At 600 degrees and 250 bars, supercritical water rips organic molecules apart, producing gas from wet biomass. PhD candidate Onursal Yakaboylu modelled the process.
Too much manure and dwindling gas production – that sums it up for the Netherlands in 2016. A new technology called ‘supercritical water gasification of wet biomass’ has the potential to restore the equilibrium. The technique converts manure, but also sewage sludge and food industry waste, into biogas (hydrogen and methane). The conversion efficiency is potentially high (up to 95%) but limited by the costs of the equipment.
At the conditions of use (600 degrees celsius and 250-300 bars) water gets into a supercritical (SC) state with a gas-like viscosity and a liquid-like density. Supercritical water behaves like an organic solvent. Thus, any mixed-in biomass becomes completely dissolved, leading to a fast and near-complete hydrolysis (for which water acts both as a catalyst and as a reactant). The outcome of the process, after cooling down and separation of vapour and liquid, is a mix of hydrogen and methane (natural gas), the latter of which can be fed into the Dutch gas infrastructure. By-products such as CO2, CO, H2S and NH3 are filtered out and can be used for other processes.
The Dutch firm Gensos in Delft has developed a full scale (0.5 ton/hour) pilot plant for supercritical water gasification, as well as a smaller experimental installation. Founder Dr. John Harinck said that Gensos is running duration tests with wet waste from prospective customers. Gensos needs to verify gas conversion (currently at 75%) and system reliability in preparation for market introduction.

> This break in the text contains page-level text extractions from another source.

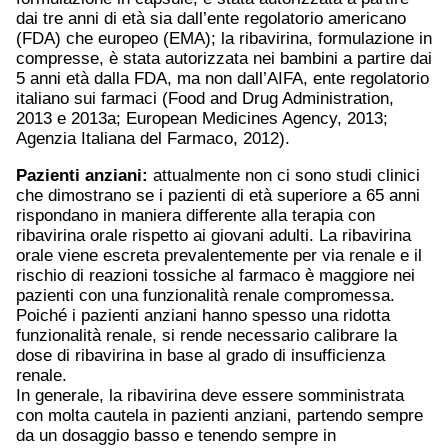
dai tre anni di età sia dall’ente regolatorio americano
(FDA) che europeo (EMA); la ribavirina, formulazione in
compresse, è stata autorizzata nei bambini a partire dai
5 anni età dalla FDA, ma non dall’AIFA, ente regolatorio
italiano sui farmaci (Food and Drug Administration,
2013 e 2013a; European Medicines Agency, 2013;
Agenzia Italiana del Farmaco, 2012).
Pazienti anziani:
attualmente non ci sono studi clinici
che dimostrano se i pazienti di età superiore a 65 anni
rispondano in maniera differente alla terapia con
ribavirina orale rispetto ai giovani adulti. La ribavirina
orale viene escreta prevalentemente per via renale e il
rischio di reazioni tossiche al farmaco è maggiore nei
pazienti con una funzionalità renale compromessa.
Poiché i pazienti anziani hanno spesso una ridotta
funzionalità renale, si rende necessario calibrare la
dose di ribavirina in base al grado di insufficienza
renale.
In generale, la ribavirina deve essere somministrata
con molta cautela in pazienti anziani, partendo sempre
da un dosaggio basso e tenendo sempre in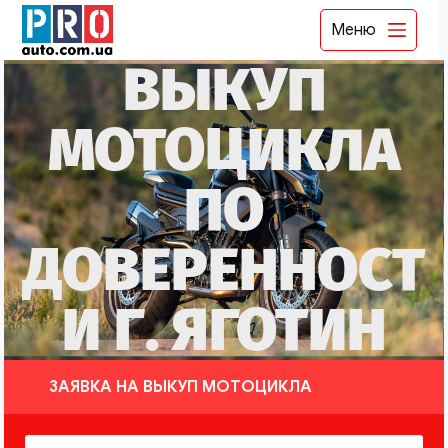
Меню
ВЫКУП
МОТОЦИКЛА
ПО
ДОВЕРЕННОСТ
И Г. ЯГОТИН
ЗАЯВКА НА ВЫКУП МОТОЦИКЛА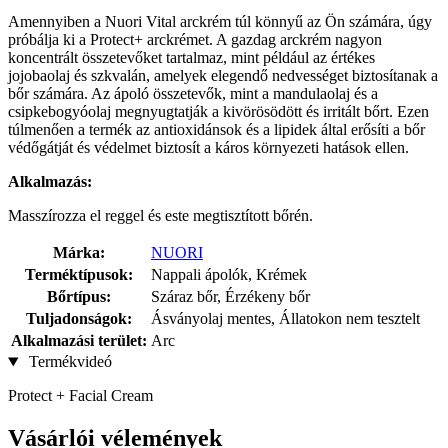
Amennyiben a Nuori Vital arckrém túl könnyű az Ön számára, úgy
próbálja ki a Protect+ arckrémet. A gazdag arckrém nagyon
koncentrált összetevőket tartalmaz, mint például az értékes
jojobaolaj és szkvalán, amelyek elegendő nedvességet biztosítanak a
bőr számára. Az ápoló összetevők, mint a mandulaolaj és a
csipkebogyóolaj megnyugtatják a kivörösödött és irritált bőrt. Ezen
túlmenően a termék az antioxidánsok és a lipidek által erősíti a bőr
védőgátját és védelmet biztosít a káros környezeti hatások ellen.
Alkalmazás:
Masszírozza el reggel és este megtisztított bőrén.
Márka:
NUORI
Terméktípusok:
Nappali ápolók, Krémek
Bőrtípus:
Száraz bőr, Érzékeny bőr
Tuljadonságok:
Ásványolaj mentes, Állatokon nem tesztelt
Alkalmazási terület:
Arc
Termékvideó
Protect + Facial Cream
Vásárlói vélemények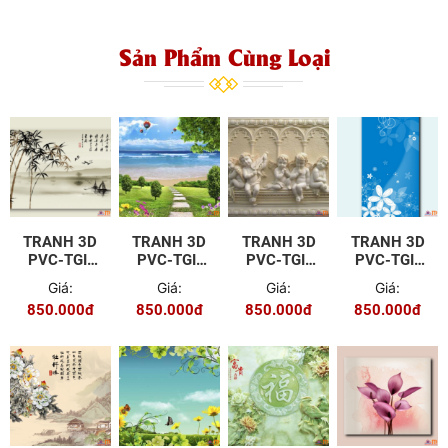
Sản Phẩm Cùng Loại
TRANH 3D
TRANH 3D
TRANH 3D
TRANH 3D
PVC-TGI-
PVC-TGI-
PVC-TGI-
PVC-TGI-
ZS-P005
FJ-P006
YD-P97
YS-P004
Giá:
Giá:
Giá:
Giá:
850.000đ
850.000đ
850.000đ
850.000đ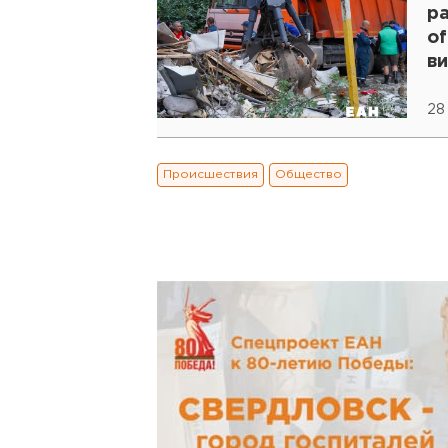
р
of
в
28
Происшествия
Общество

Yakaboylu, who did his PhD research on this topic at the process & energy department of the Mechanical, Maritime and Materials faculty, puts the supercritical water gasification next to conventional gasification for dry biomass and anaerobic digestion for wet biomass. Advantages of supercritical water gasification over digestion for wet biomass are the process speed (minutes instead of days), higher gas conversion (almost double) and, hence, the lower amount of residue.
Yakaboylu has modelled the thermodynamics of the process, with a special interest in the formation (precipitation) of salts, since these can clog up the equipment. “Not only do our models predict gas composition but also the concentration of minerals. This knowledge helps to move to a place of precipitation of salts from, say, a heat exchanger into the reactor instead, since it’s easier to clean,” he said.
Validation
The practical tests he performed, as a validation of his models, gave him a feel for the technical challenges for this promising technology. Think only of the pumps that have to compress a non-homogenous mass to 250-300 bars of pressure. Or consider the fittings that have to withstand pressures of hundreds of bars or the pipes and fittings that get exposed to extremely corrosive supercritical solutions.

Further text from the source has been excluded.